I wonder, what does this New Year hold for me? Will there be sorrow and loss? Will there be joy and gain? Will my health be good? Will I have another heart episode like the last 2 years? Will things continue to grow at St. Paul's? So many questions when I start a new year. And to begin 2016 is no different.
I do know that after today, this 1st day of January 2016, I will begin to forget about looking forward and asking what will take place. I will begin to live each day to the glory of God. I also know that I will fail miserably in serving the Lord. I will at times look out for myself and not for the good of others.
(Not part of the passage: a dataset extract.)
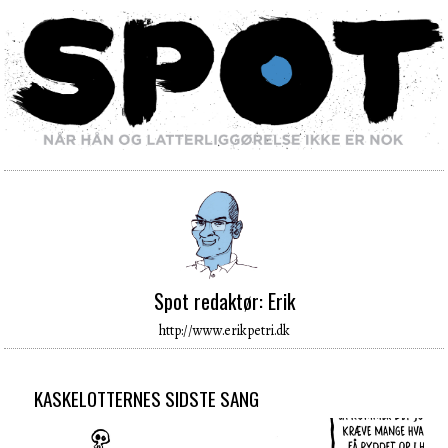
Spot redaktør: Erik
http://www.erikpetri.dk
KASKELOTTERNES SIDSTE SANG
Then again, I will also have times in which the love of Christ will flow through me to others in ways that I cannot even comprehend.
That is the joy of living as Child of God. He is in me each day. He is with me in all that I do. He forgives me for all the times I sin. He continues to love me even when I don't love Him. He has shown me that in sending His only-begotten Son into this world to be my Savior. On this 8th day, Jesus is circumcised according to the Law. He is born under the Law for me to redeem me, one who is condemned by the Law. He keeps the Law perfectly for me, even as an infant. And that is complete joy for my life.
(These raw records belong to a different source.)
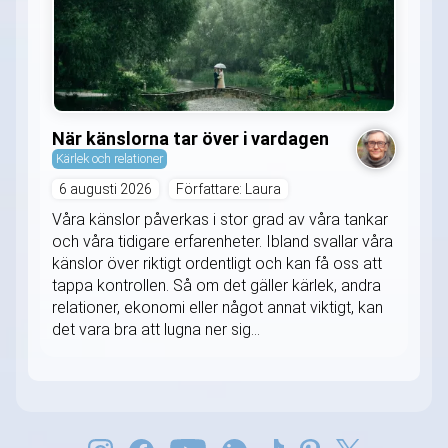
När känslorna tar över i vardagen
Kärlek och relationer
6 augusti 2026
Författare: Laura
Våra känslor påverkas i stor grad av våra tankar
och våra tidigare erfarenheter. Ibland svallar våra
känslor över riktigt ordentligt och kan få oss att
tappa kontrollen. Så om det gäller kärlek, andra
relationer, ekonomi eller något annat viktigt, kan
det vara bra att lugna ner sig...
I would like to take time to look back on 2015 but this morning is not the time. Instead, I will do that another day. Today I thank God for my life. I thank Him for the love He gives me. I rejoice for my family who is an important part of my life. I give thanks that Penny and I have such a strong marriage. I am thankful for Rachael and Brandon who live close. I pray that Matthew will get a job close to us when he graduates in May. I pray that my mother-in-laws health continues to be good. I enjoy having two dogs, Zeb and Wrigley, a chicken named Henrietta and two turtles, Titan and Houdini. All of that is a gift to me from my good Lord.
In 2016, I pray for my family, my friends, my congregation and my community. I pray that I am able to continue to faithfully serve the Lord with all my hearth and life. And in the end, I pray, "Come, Lord Jesus. Come quickly."